Oleh: Yuli Setyo Budi, Surabaya
Dipandang sebelah mata oleh para gadis, jujur saja, membuatku minder. Karena itulah aku tidak mau memikirkan mereka. Kenyataan ini sama persis dengan yang kubayangkan sebelumnya. Hanya dorongan Tante Yuni yang membuatku sedikit mau mencoba.
Fakta bahwa tidak satu pun gadis bersedia menjadi pendampingku sebenarnya amat wajar. Mereka pasti takut tidak bisa mendapatkan kebahagiaan. Mereka juga khawatir memiliki keturunan yang cacat seperti aku.
Semasa SMA dan kuliah, sebenarnya ada beberapa gadis yang mendekatiku. Tapi, setiap aku merasa semakin dekat, mereka mencoba mulai menjaga jarak. Beberapa pengalaman serupa akhirnya menjadikan aku sadar bahwa mereka ingin dekat denganku semata untuk memanfaatkan kepandaianku. Tidak melibatkan kata hati, melainkan kata kebutuhan.
Jadi, kalau aku sampai trauma terhadap perempuan sampai menjadi jomblo kasep adalah suatu yang wajar. “Budi jangan putus asa dengan rahmat Allah,” itulah yang selalu diingatkan Tante Yuni, tapi aku nggak peduli. Tante tidak pernah tahu apa yang kualami. Biarlah.
Aku semakin sibuk dengan pekerjaanku. Ini berdampak sangat positif terhadap perkembangan bisnis Tante Yuni. Peningkatan omzetnya tidak hanya puluhan persen, melainkan bisa ratusan persen.
“Etos kerjamu tidak jauh berbeda dengan bapakmu,” puji Tante Yuni.
“Kok Tante mengenal almarhum Bapak seperti orang dekat Bapak. Padahal Almarhum dan Tante tinggal berjauhan?”
“Kami dulu sangat dekat semasa SMA dan kuliah. Kami bekerja sama membantu membesarkan perusahaan almarhum Ayah. Sekolah dan kuliah sambil bekerja. Karena itulah Tante tahu betul siapa almarhum Bapak Budi.”
Mereka berencana menikah. Tapi, almarhum Bapak tidak bisa menolak ketika dijodohkan Kakek. Kakek dan besannya adalah teman seperjuangan dalam perang kemerdekaan dulu.
Mereka sama-sama berutang nyawa. Setelah perang selesai, mereka mengikat janji akan besanan apabila Bapak memiliki anak lelaki dan temannya memiliki anak perempuan atau sebaliknya. Klop. Sesuai janji. Kakek memiliki anak lelaki, yaitu Bapak. Temannya memiliki anak perempuan, yaitu Ibu.

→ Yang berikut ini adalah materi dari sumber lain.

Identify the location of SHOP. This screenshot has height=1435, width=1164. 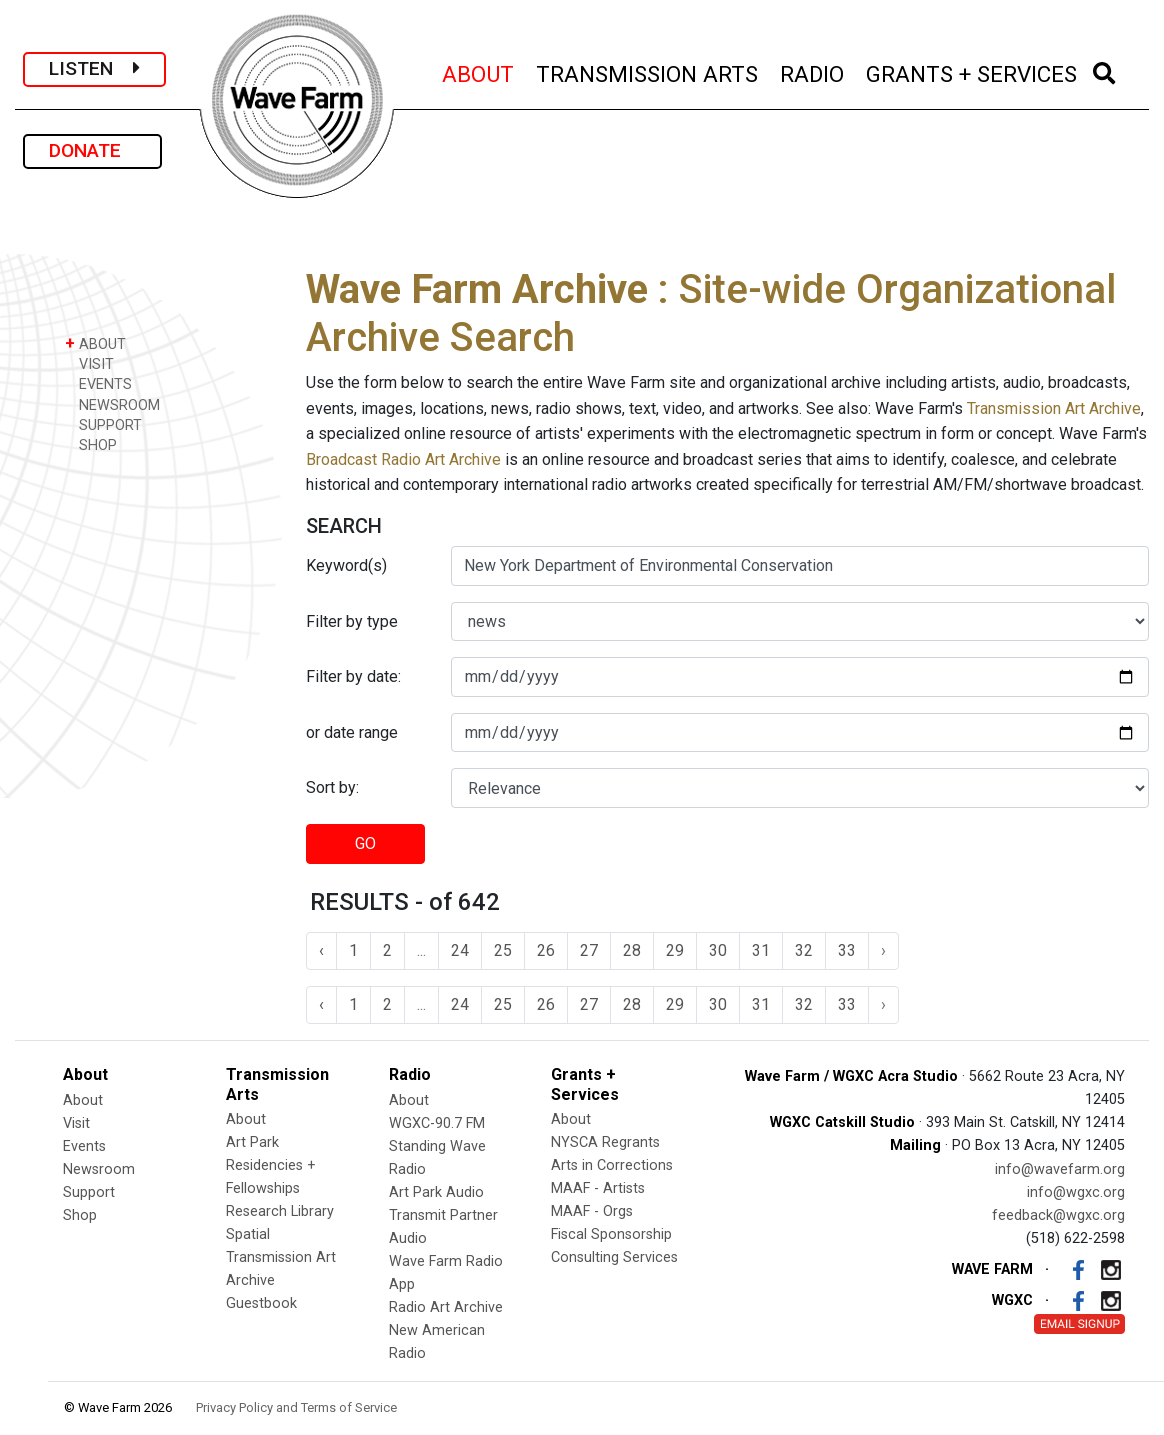 (91, 444).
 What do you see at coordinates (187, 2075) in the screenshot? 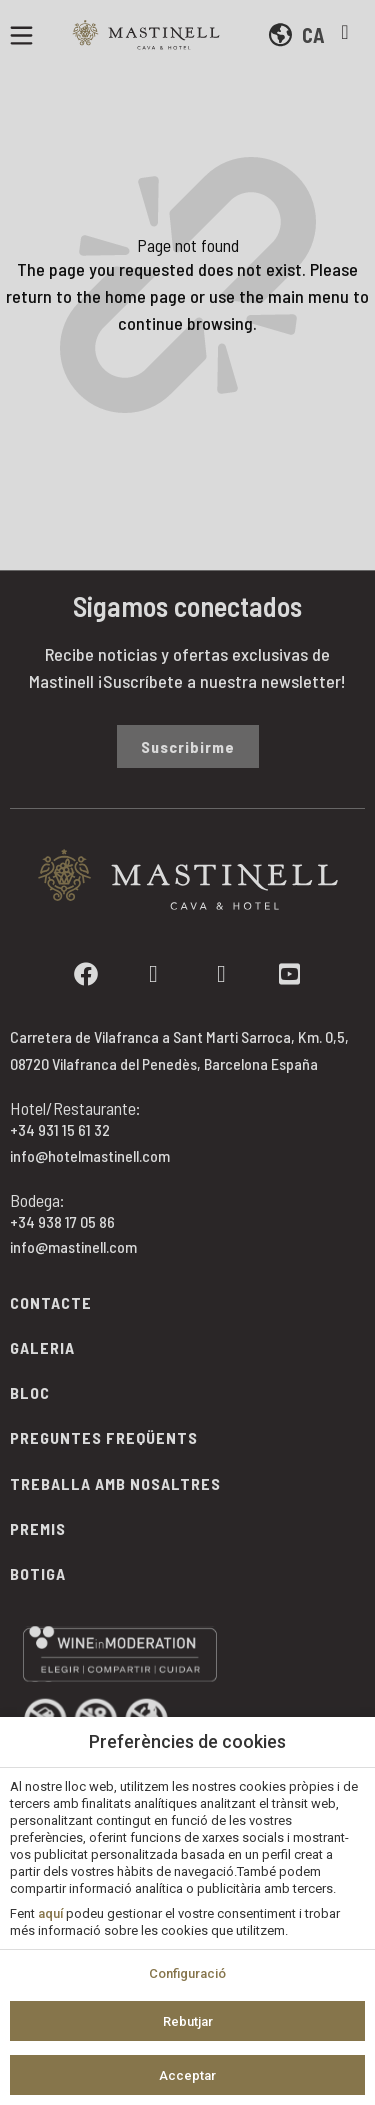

Beberapa bulan kemudian aku dan Tante Yuni tenggelam dalam kesibukan masing-masing dan jarang bertemu walau hidup serumah. Hingga suatu malam, sehari menjelang ulang tahunku, Tante mengetuk pintu kamarku.
“Ya Tante,” kataku setelah membuka pintu.
“Boleh Tante masuk?”
“Monggo.”
Setelah berbasa-basi sejenak, kulihat ekspresi Tante Yuni berubah serius. “Ada sesuatu yang penting Tante?” tanyaku sambil memandang lekat wajah Tante. Meski usianya sepantaran dengan Bapak, Tante terlihat masih muda. Masih kencang. Kecantikan masih melekat di sana.
“Tante mau bertanya serius.”
“Ya Tante?”
“Budi benar-benar tidak mau menikah?” Aku diam, lalu mengambil napas panjang.
“Kalau ada perempuan yang mau menjadi pendamping Budi? Menjadi istri Budi? Mau?”
“Kalau memang itu pilihan Tante, aku tidak akan menolak.”
“Baiklah,” tutur Tante sambil menarik napas dalam-dalam.
“Aku melamarmu jadi suamiku.” (habis)
NB: kisah ini dikirimkan seorang pengusaha penyandang disabilitas, teman mengaji Memorandum tahun 2000-an, yang sekarang tinggal di Semarang.